Abstract

This study was designed to explore the Chinese writing function of patients with subcortical stroke. Two cohorts of patient subjects with either the left or the right subcortical strokes, mainly putaminal hemorrhagic strokes, and one group of normal controls participated in the study. All participants received a writing test battery including the three aspects of writing function, that is, Spontaneous Writing, Writing to Dictation, and Writing from Copy, as well as a battery of non-writing linguistic tests. Comparing with normal controls revealed that writing function change occurred in both patient groups. The deficits in the patients with the left subcortical stroke essentially included Spontaneous Writing, and Writing to Dictation. These impairments were most likely secondary to aphasic disorders.
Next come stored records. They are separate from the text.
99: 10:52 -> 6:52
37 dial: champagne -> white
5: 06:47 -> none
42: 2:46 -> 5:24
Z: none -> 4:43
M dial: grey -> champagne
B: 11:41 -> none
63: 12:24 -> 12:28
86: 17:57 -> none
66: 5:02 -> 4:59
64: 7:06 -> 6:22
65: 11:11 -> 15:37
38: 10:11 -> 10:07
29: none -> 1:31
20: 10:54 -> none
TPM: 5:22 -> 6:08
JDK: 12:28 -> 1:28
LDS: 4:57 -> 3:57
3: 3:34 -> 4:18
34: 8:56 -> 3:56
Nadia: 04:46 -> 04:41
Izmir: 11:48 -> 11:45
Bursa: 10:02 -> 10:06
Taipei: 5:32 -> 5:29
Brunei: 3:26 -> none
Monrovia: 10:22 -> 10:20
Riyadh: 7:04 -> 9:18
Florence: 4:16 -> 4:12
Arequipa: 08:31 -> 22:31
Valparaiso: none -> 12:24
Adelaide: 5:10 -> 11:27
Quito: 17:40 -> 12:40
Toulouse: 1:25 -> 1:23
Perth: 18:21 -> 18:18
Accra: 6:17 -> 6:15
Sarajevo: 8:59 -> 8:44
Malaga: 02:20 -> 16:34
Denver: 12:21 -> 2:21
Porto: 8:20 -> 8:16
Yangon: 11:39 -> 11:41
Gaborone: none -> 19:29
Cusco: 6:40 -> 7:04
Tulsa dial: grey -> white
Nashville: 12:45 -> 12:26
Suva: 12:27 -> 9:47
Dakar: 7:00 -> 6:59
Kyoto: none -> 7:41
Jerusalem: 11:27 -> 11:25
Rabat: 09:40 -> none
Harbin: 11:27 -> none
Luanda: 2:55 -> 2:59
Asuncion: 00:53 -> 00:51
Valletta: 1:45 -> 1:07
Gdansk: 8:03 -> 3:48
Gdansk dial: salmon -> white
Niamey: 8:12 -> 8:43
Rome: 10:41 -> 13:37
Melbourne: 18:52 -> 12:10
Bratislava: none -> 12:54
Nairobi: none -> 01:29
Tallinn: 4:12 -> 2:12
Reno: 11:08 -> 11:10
The writing problem, mainly Writing from Copy, was noted in the patients with the right subcortical stroke. This deficit, however, was independent of the core linguistic impairment. On the basis of the results, we suggest that the lesion involving white matter in the left hemisphere probably interrupts left perisylvian cortical language organization in a manner that produces problems with spontaneous writing and writing to dictation, which are language-related, associated with lesion in the dominant hemisphere. This further suggests that left or right subcortical lesions in the putamen and surrounding white matter are associated with differential effects (language vs. non-language based effects) which are similar to such differences observed with left vs. right cortical lesions.